Flutter has spread its wings to Serbia, acquiring a majority stake in MaxBet for €141 million in cash. [Image: Shutterstock.com]
European portfolio is growing
Dublin, Ireland-based Flutter Entertainment has added a new omnichannel gaming arm to its European portfolio after announcing the acquisition of 51% of Serbian challenger brand MaxBet for €141 million ($148 million) in cash.
Flutter shared news of its majority stake in MaxBet via X on Wednesday:
The deal, which is expected to close in the first quarter of 2024, will strengthen Flutter’s presence in the Eastern European gaming market. FanDuel parent company also has a chance to acquire the remaining 49% of MaxBet in 2029.

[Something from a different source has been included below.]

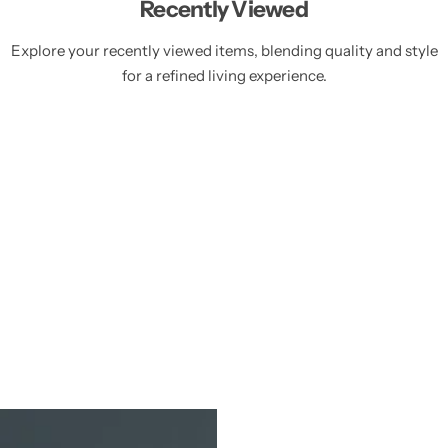
Recently Viewed
Explore your recently viewed items, blending quality and style
for a refined living experience.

According to Flutter, MaxBet has benefited from Serbia’s staggering 25% growth in the online betting market “on an annual basis” over the past five years. In the last 12 months to June 2023, MaxBet achieved “fully regulated pro forma revenue of €145 million” with an adjusted EBITDA of €32 million.

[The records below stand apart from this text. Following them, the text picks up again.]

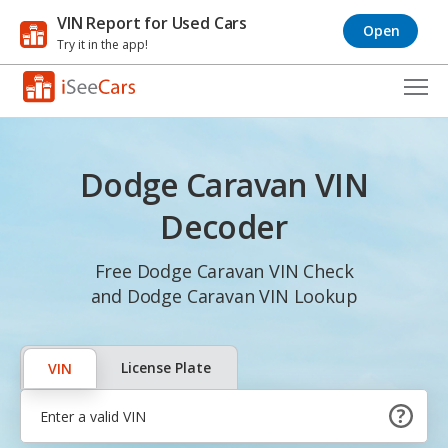
VIN Report for Used Cars
Open
Try it in the app!
Cars for Sale
Dodge Caravan VIN
Research
Decoder
VIN Check
Free Dodge Caravan VIN Check
Saved Cars
and Dodge Caravan VIN Lookup
Saved Searches
Saved iVIN Reports
License Plate
VIN
Log In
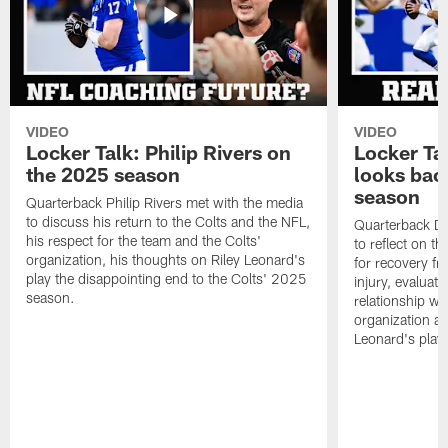
VIDEO
VIDEO
Locker Talk: Philip Rivers on
Locker Ta
the 2025 season
looks bac
season
Quarterback Philip Rivers met with the media
to discuss his return to the Colts and the NFL,
Quarterback Da
his respect for the team and the Colts'
to reflect on t
organization, his thoughts on Riley Leonard's
for recovery fr
play the disappointing end to the Colts' 2025
injury, evaluat
season.
relationship wit
organization an
Leonard's play 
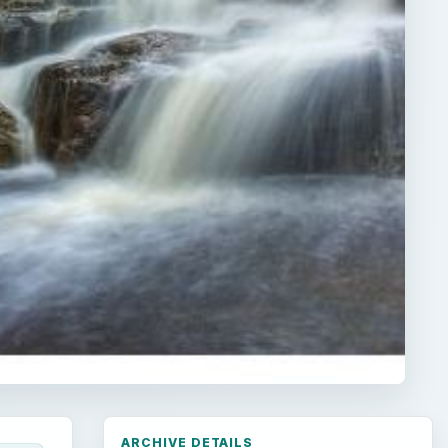
ARCHIVE DETAILS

Flutter CEO Peter Jackson expressed his company’s excitement about the acquisition, saying the move is in line with Flutter’s international business strategy to “acquire and build podium positions in regulated markets.”
Accelerate and transform growth”
Jackson viewed Flutter’s forays into the Indian, Italian and Georgia markets as a blueprint for success in Serbia. With the acquisition of the brand, which is second only to Meridianbet on the Serbian gaming industry podium, Jackson believes that the strength of Flutter combined with MaxBet’s local knowledge will “accelerate and transform growth.”

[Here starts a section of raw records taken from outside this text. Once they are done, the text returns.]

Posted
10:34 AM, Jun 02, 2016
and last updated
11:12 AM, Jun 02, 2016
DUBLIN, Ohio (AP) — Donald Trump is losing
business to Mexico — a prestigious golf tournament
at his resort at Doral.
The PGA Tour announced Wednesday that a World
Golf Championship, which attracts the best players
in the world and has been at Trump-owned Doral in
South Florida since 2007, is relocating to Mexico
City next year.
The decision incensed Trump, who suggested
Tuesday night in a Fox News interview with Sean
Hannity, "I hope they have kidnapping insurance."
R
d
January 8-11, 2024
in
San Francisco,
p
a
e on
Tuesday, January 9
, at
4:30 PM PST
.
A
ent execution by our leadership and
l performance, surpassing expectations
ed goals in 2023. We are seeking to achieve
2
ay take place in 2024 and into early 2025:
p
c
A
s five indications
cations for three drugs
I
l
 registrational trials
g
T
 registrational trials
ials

According to the Flutter press release, MaxBet will offer Flutter Access to over 400 brick-and-mortar branches total as well as 95,000 average monthly online players.
According to Statista, the Serbian gambling market is in a healthy position and is getting stronger Online gambling revenue is expected to reach €119.90 million in 2023.
Flutter explained that Serbia is “an attractive, regulated market […] with expected average annual online growth of around 15% through 2025.”